# TEA20 suddenly cuts out



## jeffgriffo (Sep 4, 2013)

Rebuilding TEA 20. Starts no problem runs for minutes then suddenly cuts out. No sign of fuel starving. Due to poor condition I have replaced Zenith carburettor but the same problem is occurring. Have been able to keep it going for as long as 10 mins on two occasions. to do this engine was hot and revs were at low idle. Have checked that fuel has flowed from filter bowl to carb all OK.
Carburettor bowl has been full of fuel. Last point of consideration. when it cuts out suddenly there is never any problem restarting engine but it cuts again after short time. Thankyou for your support. your articles have been interesting.


----------



## pogobill (Jan 31, 2012)

How's your spark? A bad coil can act up like that.


----------



## stephenscity (Oct 26, 2011)

OK this might sound too simple but how much gas is in the tank and have you checked the screens? If it gets below a gal sometimes the flow is too weak and also the sreens can get just clogged enough that ya have gas but too slow.


----------



## jeffgriffo (Sep 4, 2013)

*Fuel flow*



stephenscity said:


> OK this might sound too simple but how much gas is in the tank and have you checked the screens? If it gets below a gal sometimes the flow is too weak and also the sreens can get just clogged enough that ya have gas but too slow.


 Fuel flow ok tank and filters cleaned. have also filled tank to get best flow. Now looking for electrical cause. thanks.


----------



## jeffgriffo (Sep 4, 2013)

pogobill said:


> How's your spark? A bad coil can act up like that.

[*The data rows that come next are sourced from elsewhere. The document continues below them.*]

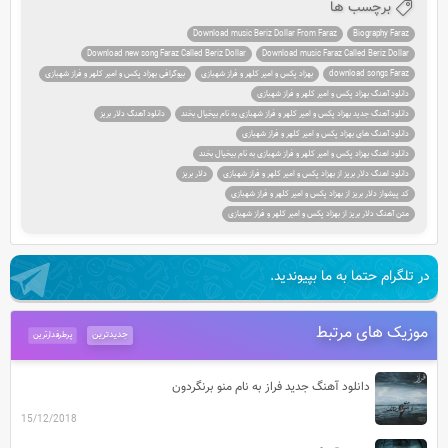
برچسب ها
Download music Beriz Dollar From Faraz
Biography Faraz
Download new song Faraz Called Beriz Dollar
Download music Faraz Called Beriz Dollar
download songs Faraz
بهزاد پکس و امیر کلهر و فراز شهبازی
بیوگرافی بهزاد پکس و امیر کلهر و فراز شهبازی
دانلود آهنگ بهزاد پکس و امیر کلهر و فراز شهبازی
دانلود آهنگ جدید بهزاد پکس و امیر کلهر و فراز شهبازی به نام بیخیال بخند
دانلود آهنگ دلار بریز
دانلود آهنگ های بهزاد پکس و امیر کلهر و فراز شهبازی
دانلود اهنگ بهزاد پکس و امیر کلهر و فراز شهبازی به نام بیخیال بخند
دانلود اهنگ دلار بریز از بهزاد پکس و امیر کلهر و فراز شهبازی
دلار بریز
کد پیشواز دلار بریز از بهزاد پکس و امیر کلهر و فراز شهبازی
متن آهنگ دلار بریز از بهزاد پکس و امیر کلهر و فراز شهبازی
در تلگرام حتما به ما بپیوندید.
موزیک های مرتبط
جدیدترین
پرطرفدارترین
دانلود آهنگ جدید فراز به نام منو برنگردون
15/12/2018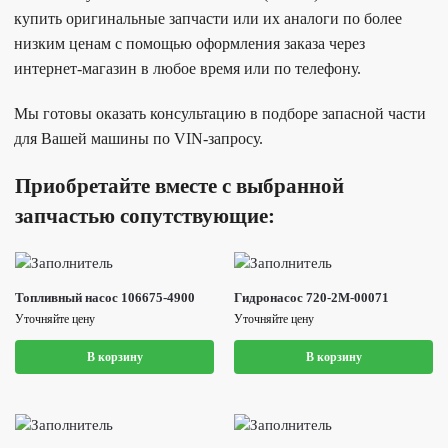
купить оригинальные запчасти или их аналоги по более
низким ценам с помощью оформления заказа через
интернет-магазин в любое время или по телефону.
Мы готовы оказать консультацию в подборе запасной части
для Вашей машины по VIN-запросу.
Приобретайте вместе с выбранной
запчастью сопутствующие:
Топливный насос 106675-4900
Гидронасос 720-2M-00071
Уточняйте цену
Уточняйте цену
В корзину
В корзину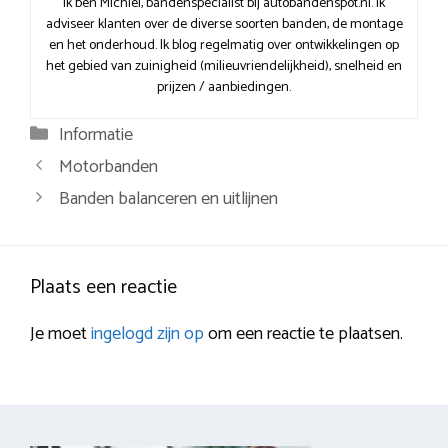
Ik ben Michiel, bandenspecialist bij autobandenspot.nl. Ik
adviseer klanten over de diverse soorten banden, de montage
en het onderhoud. Ik blog regelmatig over ontwikkelingen op
het gebied van zuinigheid (milieuvriendelijkheid), snelheid en
prijzen / aanbiedingen.
Categorieën
Informatie
Berichtnavigatie
Motorbanden
Banden balanceren en uitlijnen
Plaats een reactie
Je moet
ingelogd zijn op
om een reactie te plaatsen.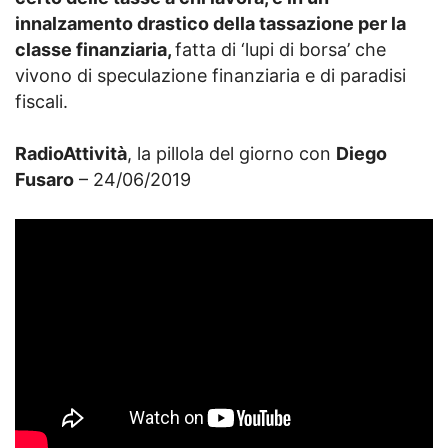
innalzamento drastico della tassazione per la
classe finanziaria,
fatta di ‘lupi di borsa’ che
vivono di speculazione finanziaria e di paradisi
fiscali.
RadioAttività
, la pillola del giorno con
Diego
Fusaro
– 24/06/2019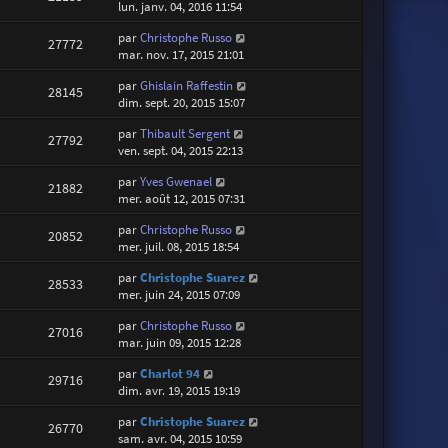
lun. janv. 04, 2016 11:54
par
Christophe Russo
27772
mar. nov. 17, 2015 21:01
par
Ghislain Raffestin
28145
dim. sept. 20, 2015 15:07
par
Thibault Sergent
27792
ven. sept. 04, 2015 22:13
par
Yves Gwenael
21882
mer. août 12, 2015 07:31
par
Christophe Russo
20852
mer. juil. 08, 2015 18:54
par
Christophe Suarez
28533
mer. juin 24, 2015 07:09
par
Christophe Russo
27016
mar. juin 09, 2015 12:28
par
Charlot 94
29716
dim. avr. 19, 2015 19:19
par
Christophe Suarez
26770
sam. avr. 04, 2015 10:59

Thanks for the lead will now check and advise later.


----------



## pogobill (Jan 31, 2012)

You saw the filters cleaned... what filters? If you are running an inline fuel filter after the sediment bowl? If so that could be your problem. You shouldn't use an inline fuel filter on a gravity system. Also, there should be a screen attached to the top of the sediment bowl tap that protrudes into the tank as a filter... you've cleaned this as well?


----------



## jeffgriffo (Sep 4, 2013)

pogobill said:


> You saw the filters cleaned... what filters? If you are running an inline fuel filter after the sediment bowl? If so that could be your problem. You shouldn't use an inline fuel filter on a gravity system. Also, there should be a screen attached to the top of the sediment bowl tap that protrudes into the tank as a filter... you've cleaned this as well?


Bad choice of words. No filters there are screens which I have cleaned. Fuel flow ok. Now investigating spark. Thanks.


----------



## stephenscity (Oct 26, 2011)

Have you tried bypassing the switch? They have been known to break down when they get warm. Then remake when cool.


----------



## aleader (Sep 7, 2013)

I'm having sort of the same issue. Mine cuts out after one or two minutes of running (stops like you turned the key off) and then I can't get it started again for a 1/2 hour to an hour later. Sounds like a heat issue, but on the switch (with the key)? I replaced the coil but that didn't make a difference. It starts with the gearshift and there is also a switch there (on top of the transmission). I've been having issues with that as well (have to give it ten or so tries sometimes to get it to engage the starter). Any ideas what next? I'm considering bypassing all of the switches and going with a push start or toggle.


----------



## aleader (Sep 7, 2013)

I've been thinking a little more about this and the only other thing it may be is a fuel filter. Not sure if I'm way off here, but what if the fuel line is full and once the fuel in their is used up it quits. If the fuel filter (or screen, carb, etc) were plugged it may let some fuel through which would eventually fill the line up again (say in an hour) and then it would start, empty the line out again, and quit. Only issue is that I have no idea where to find fuel filters/screens on this thing.


----------